Its output is not only YAML. It also includes:

  • repository shape classification,
  • the execution path of each job,
  • trigger configuration,
  • permissions and secret assumptions,
  • tool-version sources,
  • missing local entrypoints or task targets,
  • actual validation status,
  • follow-up recommendations when parity is incomplete.

From a design perspective, it is closer to a Go CI architecture decision system than to a GitHub Actions template generator.

2. Background and Problems

The main problem this skill addresses is not "people do not know GitHub Actions syntax." The deeper problems in Go-repository CI are usually these:

  • CI drifts away from the way the repository runs locally,
  • repository shape is misclassified, so the workflow architecture does not fit the repository,
  • no explicit degradation exists, so a repo with no stable entrypoints still gets represented as if full local parity existed.

Without a clear framework, the most common distortions fall into eight categories:

Problem Typical consequence
Repository shape is never checked first Monorepos, multi-module repos, services, and libraries all get forced into the same template
Makefile or local entrypoints are not reused first Local and CI execution drift apart, making debugging harder
Job splitting is poorly designed Everything is packed into one job, or expensive jobs are forced into every PR
Go version or tool versions are hardcoded go.mod and CI fall out of sync, and upgrades become uncontrolled
Engineering details such as concurrency, timeout, or cache are omitted Builds are slower and redundant runs waste resources
Permissions and secret boundaries are unclear Fork PR safety is ignored and the workflow trust model remains vague
The repo lacks stable entrypoints but the workflow still pretends local parity is complete CI appears polished, but no local reproduction path actually exists
Output is unstructured Teams cannot see why the workflow was designed this way or what is still missing

The design logic of go-ci-workflow is to make "how does this repository actually run?" explicit before deciding "what should the CI look like?"

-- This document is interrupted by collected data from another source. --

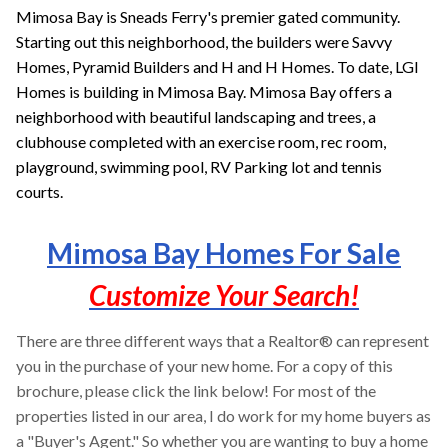
Mimosa Bay is Sneads Ferry's premier gated community.
Starting out this neighborhood, the builders were Savvy
Homes, Pyramid Builders and H and H Homes. To date,
LGI
Homes is
building in Mimosa Bay. Mimosa Bay offers a
neighborhood with beautiful landscaping and trees, a
clubhouse completed with an exercise room, rec room,
playground, swimming pool, RV Parking lot and tennis
courts.
Mimosa Bay Homes For Sale
Customize Your Search!
There are three different ways that a Realtor® can represent
you in the purchase of your new home. For a copy of this
brochure, please click the link below! For most of the
properties listed in our area, I do work for my home buyers as
a "Buyer's Agent." So whether you are wanting to buy a home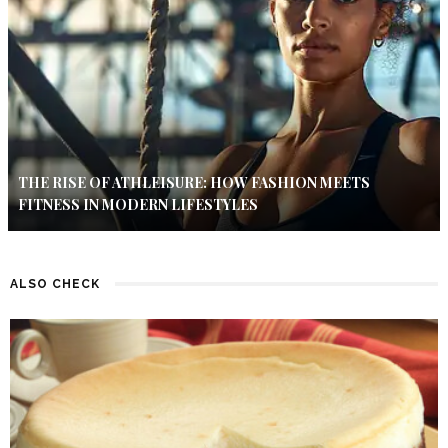
THE RISE OF ATHLEISURE: HOW FASHION MEETS
FITNESS IN MODERN LIFESTYLES
ALSO CHECK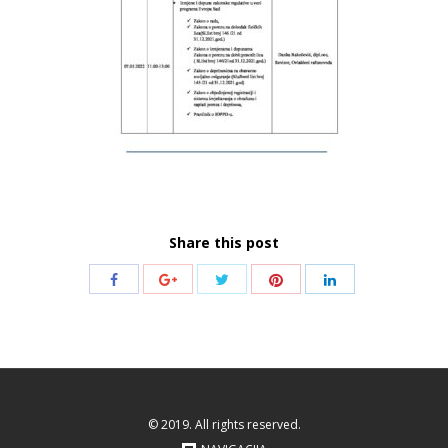
Share this post
Share
Share
Share
Share
Share
with
with
with
with
with
Twitter
Pinterest
Facebook
Google+
LinkedIn
© 2019. All rights reserved.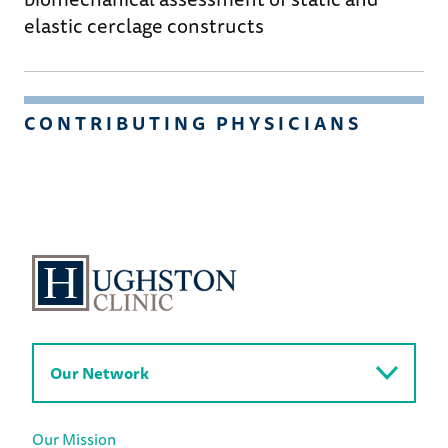
elastic cerclage constructs
CONTRIBUTING PHYSICIANS
Our Network
Our Mission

3. Comparison with Common Alternatives

It helps to compare the skill with a few common alternatives:

Dimension go-ci-workflow skill Asking a model to "write a Go CI workflow" Manually copying a generic GitHub Actions template
Repository-shape detection Strong Weak Weak
Reuse of Make / local entrypoints Strong Medium Weak
Local parity awareness Strong Weak Weak
Degradation handling Strong Weak Weak
Job architecture Strong Medium Medium
Trigger cost control Strong Medium Weak
Permissions and secret boundary handling Strong Medium Weak
Auditability of output Strong Weak Weak

Its value is not only that it can write a workflow. Its value is that it turns CI design from template copying into a repository-driven engineering decision process.

4. Core Design Rationale

4.1 The Repository Shape Gate Must Come Before Workflow Design

The first Mandatory Gate in go-ci-workflow is the Repository Shape Gate. It requires the repository to be classified first as one of the following:

  • single-module application,
  • single-module library,
  • multi-module repository,
  • monorepo with multiple apps/packages,
  • Docker-heavy repository,
  • reusable-workflow candidate.

This is critical because CI architecture does not exist independently from repository shape. Services and libraries have different trigger, matrix, Docker, integration, and release needs. Single-module and multi-module repositories also differ substantially in go.mod, caching, paths, and job ownership.

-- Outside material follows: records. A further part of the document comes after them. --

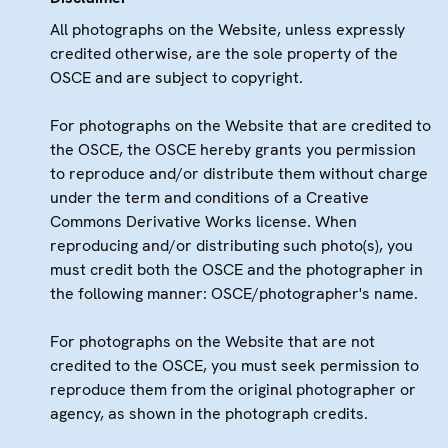
All photographs on the Website, unless expressly
credited otherwise, are the sole property of the
OSCE and are subject to copyright.
For photographs on the Website that are credited to
the OSCE, the OSCE hereby grants you permission
to reproduce and/or distribute them without charge
under the term and conditions of a Creative
Commons Derivative Works license. When
reproducing and/or distributing such photo(s), you
must credit both the OSCE and the photographer in
the following manner: OSCE/photographer's name.
For photographs on the Website that are not
credited to the OSCE, you must seek permission to
reproduce them from the original photographer or
agency, as shown in the photograph credits.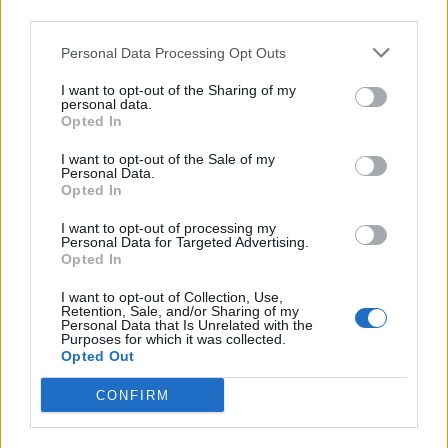
third parties.
the players to know what they do on the pitch, so there
shouldn't be any problems
."
Personal Data Processing Opt Outs
I want to opt-out of the Sharing of my
Editor
personal data.
Opted In
Ger Harley
(ger@scottishfitba net
)
I want to opt-out of the Sale of my
Personal Data.
Admin Team
(
admin@scottishfitba net)
Opted In
This is
ScottishFitba Net
I want to opt-out of processing my
Personal Data for Targeted Advertising.
Opted In
I want to opt-out of Collection, Use,
Retention, Sale, and/or Sharing of my
Personal Data that Is Unrelated with the
Purposes for which it was collected.
Opted Out
CONFIRM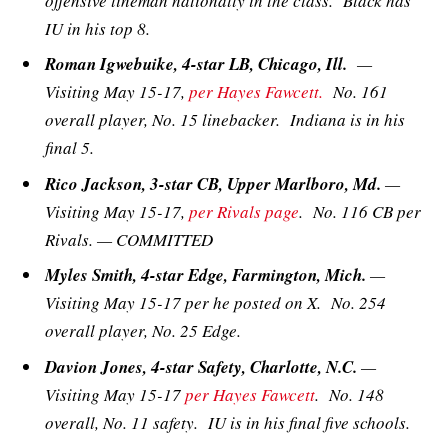
offensive lineman nationally in the class. Black has
IU in his top 8.
Roman Igwebuike, 4-star LB, Chicago, Ill.
—
Visiting May 15-17,
per Hayes Fawcett.
No. 161
overall player, No. 15 linebacker. Indiana is in his
final 5.
Rico Jackson, 3-star CB, Upper Marlboro, Md.
—
Visiting May 15-17,
per Rivals page
. No. 116 CB per
Rivals. — COMMITTED
Myles Smith, 4-star Edge, Farmington, Mich.
—
Visiting May 15-17 per he posted on X. No. 254
overall player, No. 25 Edge.
Davion Jones, 4-star Safety, Charlotte, N.C.
—
Visiting May 15-17
per Hayes Fawcett
. No. 148
overall, No. 11 safety. IU is in his final five schools.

If this first step is wrong, later job splitting, trigger strategy, and path filtering will all rest on a false premise.

4.2 It Uses a Discovery Script to Gather Repository Facts First

The skill explicitly requires scripts/discover_ci_needs.sh to run first so it can collect:

  • Makefile targets,
  • alternative repo task entrypoints,
  • Dockerfiles,
  • integration / e2e directory signals,
  • Go module structure,
  • current workflow files,
  • tool clues explicitly referenced by Makefiles and shell scripts under scripts/.

The value of this design is that it converts "repository state" from model inference into reproducible evidence. That avoids two common failures:

  • the model assumes make ci exists when it does not,
  • the model assumes the repo is single-module when nested go.mod files are present.

This is one reason go-ci-workflow is more reliable than a prompt that merely knows GitHub Actions syntax. It inspects repository facts before making architecture decisions.

4.3 The Local Parity Gate Is Central to the Skill

One of the most important design choices in go-ci-workflow is the Local Parity Gate. It requires every job to state which execution path it uses:

  • make target,
  • repo task,
  • inline fallback.

This matters because many CI workflows can run, but still fail the maintainability test of "how you run locally is how CI runs." The Local Parity Gate solves practical questions such as:

  • can a developer reproduce the failure path directly,
  • is CI behavior constrained by the same local entrypoints,
  • will CI gradually drift from local scripts as the repository evolves.

The evaluation report's clearest delta also comes from this layer: with-skill explicitly records parity and fallback behavior; without-skill often emits YAML without making that status legible.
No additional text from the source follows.